In its final arbitration rule issued on July 10, 2017, the CFPB responds to our calculation, made when the proposed rule was issued in May 2016, that the rule will cause 53,000 providers who currently use arbitration agreements to incur between $2.6 billion and $5.2 billion over a five-year period to defend against an additional 6,042 class actions. Those numbers are expected to be repeated every five years.

The CFPB acknowledges the accuracy of our calculations except that it disagrees that $5.2 billion “ is a reasonable upper bound.”  In both the proposed rule and the final rule, the CFPB calculated the costs associated with additional federal court class actions to be $2.6 billion, and estimated that there will be an equal number of additional state court class actions.  As it did in the proposed rule, however, the CFPB states that “it does not have reliable data to estimate the cost of additional State class actions.”  While the CFPB “acknowledges again that the total additional litigation costs to providers will exceed costs from Federal class actions” when the state class actions are accounted for, it believes that the state class actions will not add an additional $2.6 billion to the calculation, although it is unable to estimate what the upper bound number should be.

We arrived at the $5.2 billion estimate as follows:  In the proposed rule, the CFPB concluded that there would be as many additional state court class actions as federal court class actions.  (“Based on the Study’s analysis of cases filed, the Bureau believes that there is roughly the same number of class settlements in state courts as there is in Federal courts across affected markets.”)  They monetized the additional federal cases as $2.6 billion.  They estimated that the state court costs would be lower but were unable to monetize them “because limitations on the systems to search and retrieve state court cases precluded the Bureau from developing sufficient data on the size or costs of state court class action settlements.”  However, the CFPB also stated that they were not including the cost of providing in-kind relief, because they could not quantify it, and also were not including the cost of providing injunctive relief, which “could result in substantial forgone profit (and a corresponding substantial benefit to the consumers), but cannot be easily quantified.”  They further noted that “for several markets the estimates of additional Federal class action settlements are low.”  Looking at all of these factors, including the “substantial forgone profit” that the CFPB did not include, it was reasonable to project $5.2 billion as the maximum cost of federal and state court cases combined.  We were merely estimating that the combined cost of additional federal and state class actions would be somewhere between $2.6 billion and $5.2 billion based on the CFPB’s calculations and analysis.  (Of course, it might even be more than $5.2 billion).

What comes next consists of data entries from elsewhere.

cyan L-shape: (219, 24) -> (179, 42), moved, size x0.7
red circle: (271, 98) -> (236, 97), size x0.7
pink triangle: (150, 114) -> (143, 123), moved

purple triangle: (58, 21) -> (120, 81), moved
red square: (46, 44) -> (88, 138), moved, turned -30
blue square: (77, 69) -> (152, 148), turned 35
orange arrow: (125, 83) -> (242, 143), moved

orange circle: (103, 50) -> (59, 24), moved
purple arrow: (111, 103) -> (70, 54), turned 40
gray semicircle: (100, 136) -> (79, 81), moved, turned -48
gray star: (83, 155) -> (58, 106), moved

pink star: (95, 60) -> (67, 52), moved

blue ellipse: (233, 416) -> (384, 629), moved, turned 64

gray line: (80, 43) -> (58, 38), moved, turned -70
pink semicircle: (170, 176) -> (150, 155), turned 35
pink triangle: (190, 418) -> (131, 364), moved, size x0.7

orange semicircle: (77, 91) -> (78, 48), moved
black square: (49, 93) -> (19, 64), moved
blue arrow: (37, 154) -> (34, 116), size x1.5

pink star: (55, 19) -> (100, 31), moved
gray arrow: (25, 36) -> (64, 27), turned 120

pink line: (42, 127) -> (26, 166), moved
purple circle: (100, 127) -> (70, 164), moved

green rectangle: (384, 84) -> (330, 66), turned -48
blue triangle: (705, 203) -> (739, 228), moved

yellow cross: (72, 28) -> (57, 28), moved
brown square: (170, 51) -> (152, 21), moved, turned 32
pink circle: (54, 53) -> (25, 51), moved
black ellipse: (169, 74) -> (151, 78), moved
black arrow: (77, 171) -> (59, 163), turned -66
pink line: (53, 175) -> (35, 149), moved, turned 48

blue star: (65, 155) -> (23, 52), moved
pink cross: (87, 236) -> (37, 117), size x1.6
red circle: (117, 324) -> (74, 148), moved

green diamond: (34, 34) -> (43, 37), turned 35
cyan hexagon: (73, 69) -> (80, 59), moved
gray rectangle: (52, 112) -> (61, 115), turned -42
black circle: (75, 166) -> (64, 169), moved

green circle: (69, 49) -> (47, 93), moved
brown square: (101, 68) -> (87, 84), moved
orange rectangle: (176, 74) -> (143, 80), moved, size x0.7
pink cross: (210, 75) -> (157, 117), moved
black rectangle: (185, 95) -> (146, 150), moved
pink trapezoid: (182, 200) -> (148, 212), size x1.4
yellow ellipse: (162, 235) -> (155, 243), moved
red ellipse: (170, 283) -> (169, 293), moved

We believe our calculations are consistent with the CFPB’s in that everyone estimates that the cost to providers from additional federal and state court class actions will exceed $2.6 billion.  The only disagreement is on the amount of the excess.  Given the CFPB’s belief that there will be as many additional state court class actions as additional federal court class actions, and the CFPB’s omission of other relief that will impose “substantial” costs on providers that the CFPB could not calculate, we continue to believe that $5.2 billion is a reasonable upper bound.  The CFPB disagrees, which it is certainly entitled to do.  In fact, we hope that if the rule is implemented, it does not cost providers an additional $5.2 billion every five years.  Unfortunately, even the lower bound estimate of $2.6 billion will exact a very heavy and unnecessary toll on providers but do little, if anything, to help consumers. Only their lawyers will benefit.